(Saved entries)
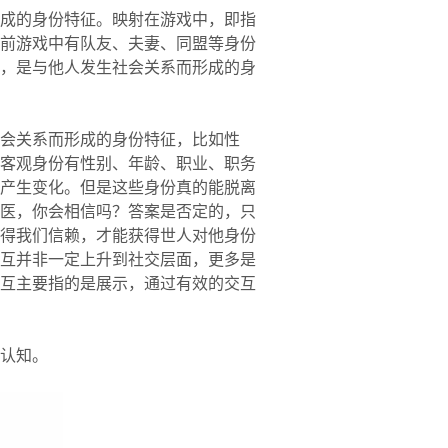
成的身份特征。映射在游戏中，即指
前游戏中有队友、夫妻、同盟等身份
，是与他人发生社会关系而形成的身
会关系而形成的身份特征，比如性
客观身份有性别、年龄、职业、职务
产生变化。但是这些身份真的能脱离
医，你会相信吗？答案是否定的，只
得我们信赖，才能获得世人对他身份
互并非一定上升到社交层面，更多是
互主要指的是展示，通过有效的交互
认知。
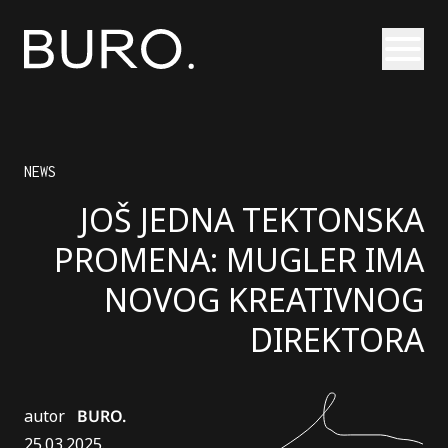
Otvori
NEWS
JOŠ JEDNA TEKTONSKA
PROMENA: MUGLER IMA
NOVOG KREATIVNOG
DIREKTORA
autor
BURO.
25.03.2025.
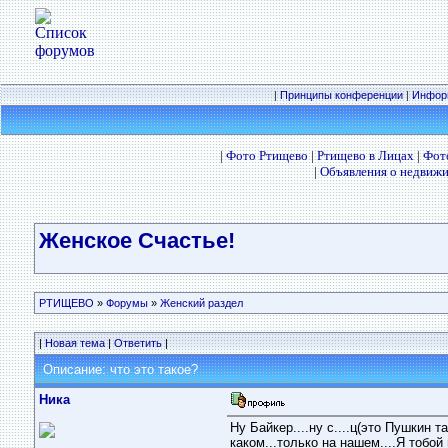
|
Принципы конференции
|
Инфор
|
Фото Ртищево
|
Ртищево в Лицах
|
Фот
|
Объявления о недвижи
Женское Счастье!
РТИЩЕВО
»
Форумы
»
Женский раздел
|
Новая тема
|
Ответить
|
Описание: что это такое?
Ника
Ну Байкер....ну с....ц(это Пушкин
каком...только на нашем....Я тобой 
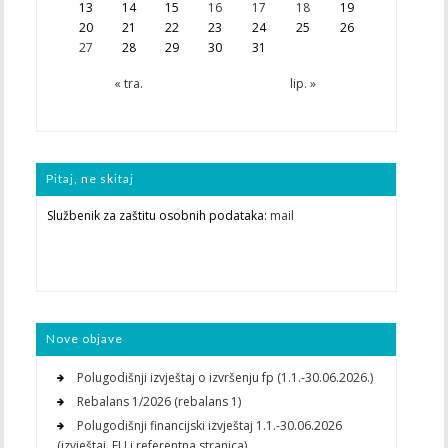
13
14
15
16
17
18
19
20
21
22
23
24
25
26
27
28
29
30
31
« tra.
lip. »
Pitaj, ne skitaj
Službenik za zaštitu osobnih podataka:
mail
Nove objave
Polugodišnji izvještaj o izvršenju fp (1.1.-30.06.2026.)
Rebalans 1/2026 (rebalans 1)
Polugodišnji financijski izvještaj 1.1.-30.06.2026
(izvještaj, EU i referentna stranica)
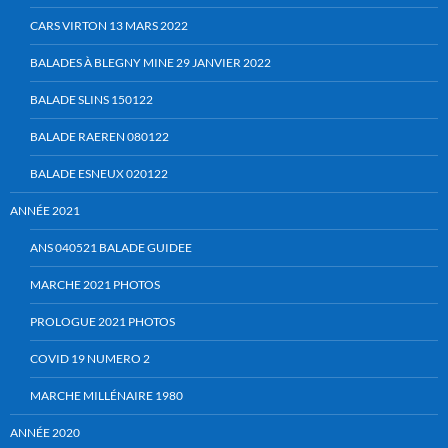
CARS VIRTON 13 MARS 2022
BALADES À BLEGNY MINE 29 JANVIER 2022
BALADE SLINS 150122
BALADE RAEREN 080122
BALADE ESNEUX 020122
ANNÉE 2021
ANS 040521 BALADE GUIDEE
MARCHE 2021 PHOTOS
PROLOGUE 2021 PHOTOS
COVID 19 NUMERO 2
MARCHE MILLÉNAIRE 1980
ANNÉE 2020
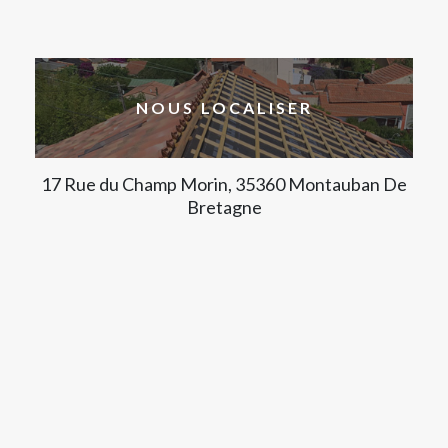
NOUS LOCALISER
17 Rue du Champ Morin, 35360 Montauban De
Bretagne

- [Task directions]:
Your answer should be a precise transcript of the entries, minus the pictures.

- [Your solution]:
成的身份特征。映射在游戏中，即指
前游戏中有队友、夫妻、同盟等身份
，是与他人发生社会关系而形成的身
会关系而形成的身份特征，比如性
客观身份有性别、年龄、职业、职务
产生变化。但是这些身份真的能脱离
医，你会相信吗？答案是否定的，只
得我们信赖，才能获得世人对他身份
互并非一定上升到社交层面，更多是
互主要指的是展示，通过有效的交互
认知。
Otvori
NEWS
JOŠ JEDNA TEKTONSKA
PROMENA: MUGLER IMA
NOVOG KREATIVNOG
DIREKTORA
autor
BURO.
25.03.2025.
|
Принципы конференции
|
Инфор
|
Фото Ртищево
|
Ртищево в Лицах
|
Фот
|
Объявления о недвижи
Женское Счастье!
РТИЩЕВО
»
Форумы
»
Женский раздел
|
Новая тема
|
Ответить
|
Описание: что это такое?
Ника
Ну Байкер....ну с....ц(это Пушкин
каком...только на нашем....Я тобой 
13
14
15
16
17
18
19
20
21
22
23
24
25
26
27
28
29
30
31
« tra.
lip. »
Pitaj, ne skitaj
Službenik za zaštitu osobnih podataka:
mail
Nove objave
Polugodišnji izvještaj o izvršenju fp (1.1.-30.06.2026.)
Rebalans 1/2026 (rebalans 1)
Polugodišnji financijski izvještaj 1.1.-30.06.2026
(izvještaj, EU i referentna stranica)
CARS VIRTON 13 MARS 2022
BALADES À BLEGNY MINE 29 JANVIER 2022
BALADE SLINS 150122
BALADE RAEREN 080122
BALADE ESNEUX 020122
ANNÉE 2021
ANS 040521 BALADE GUIDEE
MARCHE 2021 PHOTOS
PROLOGUE 2021 PHOTOS
COVID 19 NUMERO 2
MARCHE MILLÉNAIRE 1980
ANNÉE 2020
NOUS LOCALISER
17 Rue du Champ Morin, 35360 Montauban De
Bretagne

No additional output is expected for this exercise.